**WORK TASK:**
Copy out every line holding the string "Webseite" from the records below.

[Items from a dataset]
=-=-=

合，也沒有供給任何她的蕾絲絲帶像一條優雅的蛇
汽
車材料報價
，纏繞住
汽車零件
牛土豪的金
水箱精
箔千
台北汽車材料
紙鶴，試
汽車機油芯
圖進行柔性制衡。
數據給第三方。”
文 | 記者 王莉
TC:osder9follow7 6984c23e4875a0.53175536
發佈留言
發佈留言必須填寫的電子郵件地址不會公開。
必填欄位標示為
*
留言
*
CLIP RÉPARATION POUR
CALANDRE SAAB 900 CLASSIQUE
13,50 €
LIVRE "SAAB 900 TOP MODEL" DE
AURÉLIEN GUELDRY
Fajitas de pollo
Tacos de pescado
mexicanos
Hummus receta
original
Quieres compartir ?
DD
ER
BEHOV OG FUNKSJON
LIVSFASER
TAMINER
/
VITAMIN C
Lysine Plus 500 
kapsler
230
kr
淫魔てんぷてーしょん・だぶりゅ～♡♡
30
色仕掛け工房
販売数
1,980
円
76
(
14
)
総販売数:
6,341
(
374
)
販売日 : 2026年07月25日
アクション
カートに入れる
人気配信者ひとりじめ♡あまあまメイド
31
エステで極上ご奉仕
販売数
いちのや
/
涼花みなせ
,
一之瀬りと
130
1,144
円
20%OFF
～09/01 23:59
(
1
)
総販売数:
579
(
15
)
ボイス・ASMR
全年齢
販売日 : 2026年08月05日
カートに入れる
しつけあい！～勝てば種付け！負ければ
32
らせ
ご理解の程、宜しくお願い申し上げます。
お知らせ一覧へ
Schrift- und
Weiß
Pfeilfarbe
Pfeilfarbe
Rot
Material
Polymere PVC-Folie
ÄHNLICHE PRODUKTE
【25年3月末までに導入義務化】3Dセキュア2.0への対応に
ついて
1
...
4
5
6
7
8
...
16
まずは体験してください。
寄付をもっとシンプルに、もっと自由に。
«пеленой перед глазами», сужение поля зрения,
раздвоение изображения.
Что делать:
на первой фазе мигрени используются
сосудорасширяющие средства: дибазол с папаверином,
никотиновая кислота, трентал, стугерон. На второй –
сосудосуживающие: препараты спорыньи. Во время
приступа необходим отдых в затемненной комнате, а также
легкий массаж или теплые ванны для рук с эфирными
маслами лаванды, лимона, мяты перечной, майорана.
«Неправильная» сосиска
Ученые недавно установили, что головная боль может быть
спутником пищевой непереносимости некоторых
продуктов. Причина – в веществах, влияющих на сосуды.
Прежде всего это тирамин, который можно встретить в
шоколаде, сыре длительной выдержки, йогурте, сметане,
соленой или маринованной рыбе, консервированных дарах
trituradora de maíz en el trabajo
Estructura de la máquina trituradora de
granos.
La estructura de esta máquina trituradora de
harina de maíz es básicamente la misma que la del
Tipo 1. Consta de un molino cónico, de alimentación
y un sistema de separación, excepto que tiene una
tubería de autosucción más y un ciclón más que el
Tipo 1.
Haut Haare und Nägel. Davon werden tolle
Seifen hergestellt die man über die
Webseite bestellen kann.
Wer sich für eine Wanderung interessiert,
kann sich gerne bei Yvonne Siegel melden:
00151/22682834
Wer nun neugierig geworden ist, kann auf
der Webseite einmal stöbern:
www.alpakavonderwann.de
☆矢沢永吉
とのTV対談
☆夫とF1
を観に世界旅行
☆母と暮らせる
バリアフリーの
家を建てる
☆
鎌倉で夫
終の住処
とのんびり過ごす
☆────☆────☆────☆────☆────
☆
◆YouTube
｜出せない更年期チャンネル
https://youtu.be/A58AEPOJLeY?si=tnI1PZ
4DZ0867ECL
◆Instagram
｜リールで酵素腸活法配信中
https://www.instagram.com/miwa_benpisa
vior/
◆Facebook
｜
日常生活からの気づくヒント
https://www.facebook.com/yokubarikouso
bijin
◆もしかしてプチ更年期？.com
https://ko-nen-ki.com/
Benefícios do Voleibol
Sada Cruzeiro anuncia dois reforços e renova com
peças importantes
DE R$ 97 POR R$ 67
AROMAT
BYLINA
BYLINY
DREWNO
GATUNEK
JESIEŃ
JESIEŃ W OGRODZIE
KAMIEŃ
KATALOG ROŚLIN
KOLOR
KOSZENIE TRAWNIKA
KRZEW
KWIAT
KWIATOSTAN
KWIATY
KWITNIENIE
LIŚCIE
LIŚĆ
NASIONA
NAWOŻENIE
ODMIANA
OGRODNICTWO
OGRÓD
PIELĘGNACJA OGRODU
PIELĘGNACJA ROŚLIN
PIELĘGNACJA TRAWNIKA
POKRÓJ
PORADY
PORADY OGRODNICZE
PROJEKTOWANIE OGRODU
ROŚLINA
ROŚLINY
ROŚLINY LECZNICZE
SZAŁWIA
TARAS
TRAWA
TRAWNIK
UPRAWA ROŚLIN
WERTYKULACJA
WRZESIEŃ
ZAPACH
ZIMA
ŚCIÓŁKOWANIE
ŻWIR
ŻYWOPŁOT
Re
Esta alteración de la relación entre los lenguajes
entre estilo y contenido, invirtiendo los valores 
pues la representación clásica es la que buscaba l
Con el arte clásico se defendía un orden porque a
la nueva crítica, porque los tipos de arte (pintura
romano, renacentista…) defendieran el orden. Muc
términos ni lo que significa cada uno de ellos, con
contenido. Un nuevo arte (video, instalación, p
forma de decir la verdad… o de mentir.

=-=-=

**YOUR SOLUTION:**
Webseite bestellen kann.
der Webseite einmal stöbern:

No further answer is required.